Sur la façade, ornée d’une figure assise au bout d’une perche, comme une figure de proue, une grande banderole proclame toujours « expérience en cours », dans le lettrage rond et lié caractéristique des oeuvres de Ben.
« C’est une énorme perte pour la ville de Nice, c’est une énorme perte parce que non seulement, Ben, il ne s’était pas enfermé dans ses acquis. Il continuait en permanence à créer, à provoquer, à faire ce qui est cet esprit de provocation niçois, » a déclaré sur place à l’AFP Robert Roux, ami proche de la famille et adjoint au maire de Nice délégué à la culture.
« Ben et Annie, c’était fusionnel »
« Ben et Annie, c’était fusionnel. L’un sans l’autre n’existait pas. Et si c’était Ben qui était parti avant, je pense qu’Annie n’aurait pas survécu », a ajouté M. Roux : « Ben et Annie ne faisaient qu’un. Complémentaires, mais vraiment d’une façon extraordinaire. Elle le corrigeait de temps en temps dans ses excès, lui la taquinait en permanence et on ne pouvait pas voir Ben sans Annie et réciproquement. C’est un exemple fou d’un amour vraiment étonnant, impressionnant, touchant, émouvant. »

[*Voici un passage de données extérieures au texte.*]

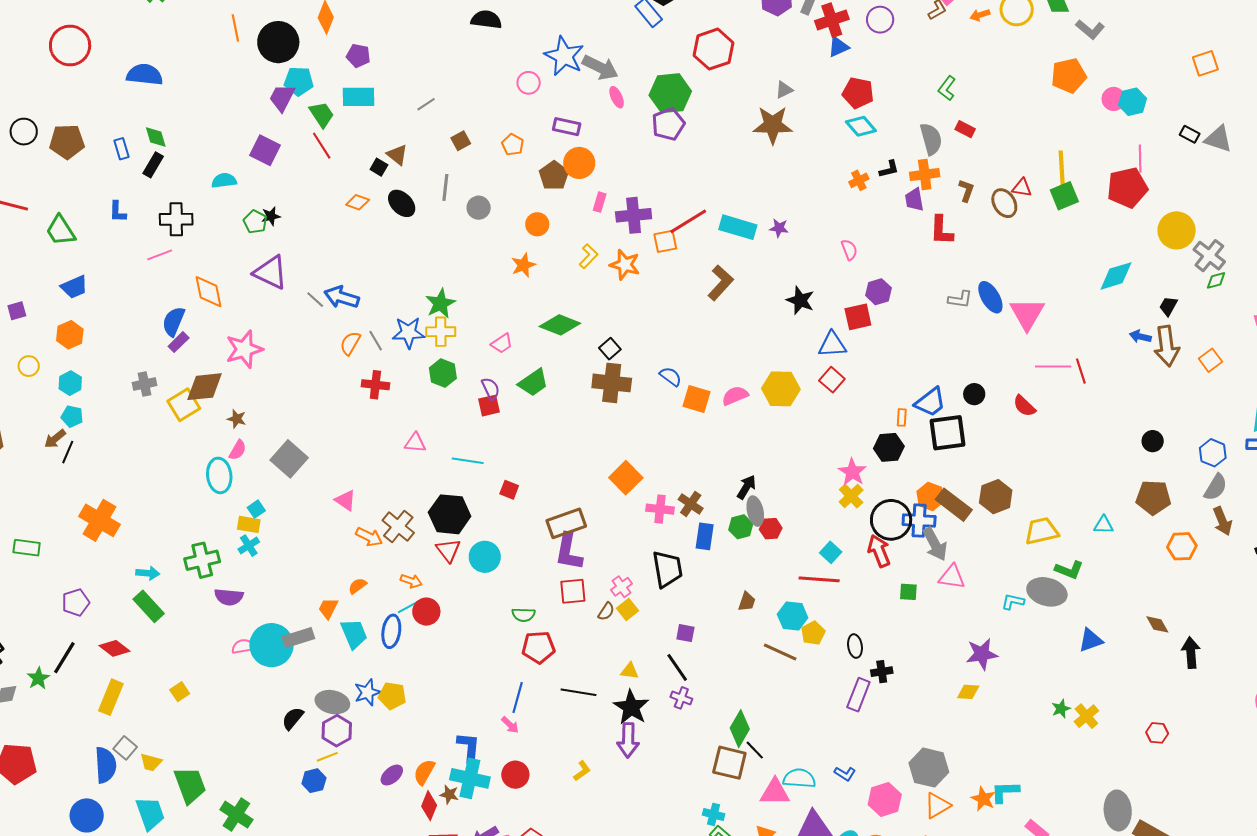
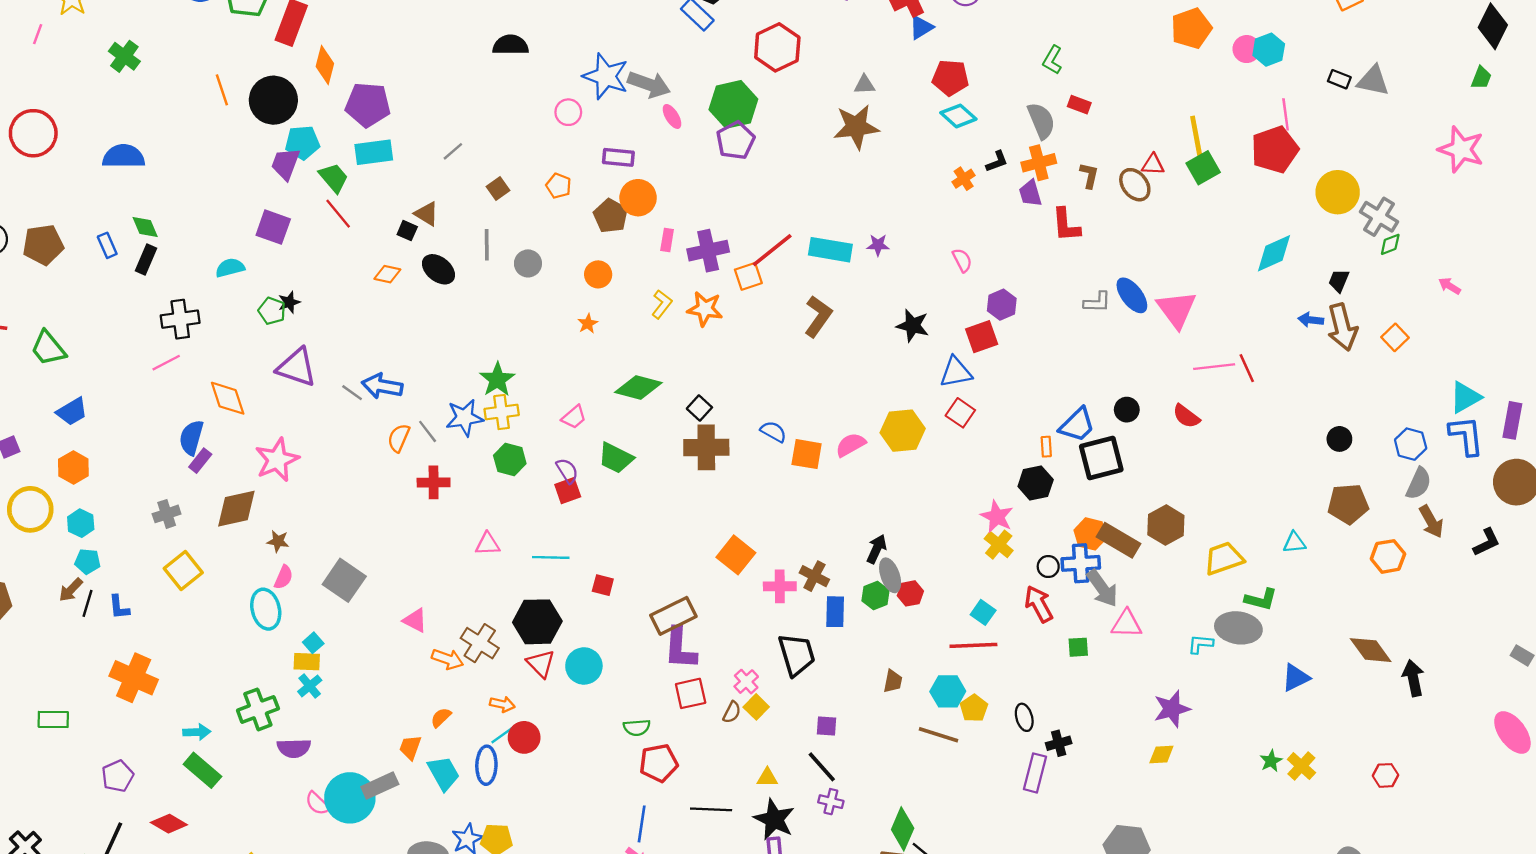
purple pentagon: (358, 56) -> (368, 105), size x1.6
gray triangle: (784, 90) -> (864, 85), turned 30
blue L-shape: (118, 212) -> (119, 607), moved
orange star: (523, 265) -> (588, 324), size x0.7
yellow circle: (29, 366) -> (30, 509), size x1.8
green trapezoid: (533, 383) -> (616, 458), turned 68
yellow square: (184, 405) -> (183, 571), moved
black circle: (891, 520) -> (1048, 567), size x0.5
brown diamond: (1157, 624) -> (1371, 650), size x1.5
pink semicircle: (243, 646) -> (317, 803), turned -120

Selon une source proche du couple, confirmant une information du quotidien local Nice Matin, Annie Vautier est décédée mardi d’un AVC, et l’artiste s’est ensuite suicidé.
Le couple s’était rencontré en 1963 indique leur fille Eva sur le site internet de sa galerie. Annie était « membre du collectif Théâtre Total », organisait ses propres performances artistiques et « participait aux expositions, aux publications et aux performances de Ben » depuis leur rencontre.
Né à Naples (Italie) en 1935, de nationalité franco-suisse et arrière petit-fils du peintre suisse Marc Louis Benjamin Vautier, l’artiste avait fondé « l’École de Nice » avec Arman, Yves Klein et Martial Raysse. Il vivait dans cette ville de la Côte d’Azur depuis l’âge de 14 ans.
Il se revendiquera de « Fluxus », mouvement avant-gardiste né en 1962 en Allemagne, à Wiesbaden, inspiré du Nouveau réalisme et du « ready made » de Marcel Duchamp, qui s’est employé à désacraliser l’art.
Ses « écritures », formules souvent tracées à la peinture blanche sur fond noir, semblent au premier abord sorties de la tête d’un écolier potache. Mais elles bousculent les certitudes installées de l’art contemporain : « À quoi sert l’art ? », « Le nouveau est-il toujours nouveau ? », « Que faites-vous ici ? », ou « Mon plus grand soucis, c’est moi » (NDLR: avec une faute d’orthographe)…
Elles seront reproduites jusque sur les cartables, trousses et cahiers d’écoliers. Il défendait la présence de l’art dans la vie quotidienne, sur les objets les plus banals, avec à chaque fois une pincée d’humour. Ben est exposé au Moma à New York ainsi qu’au centre Pompidou à Paris.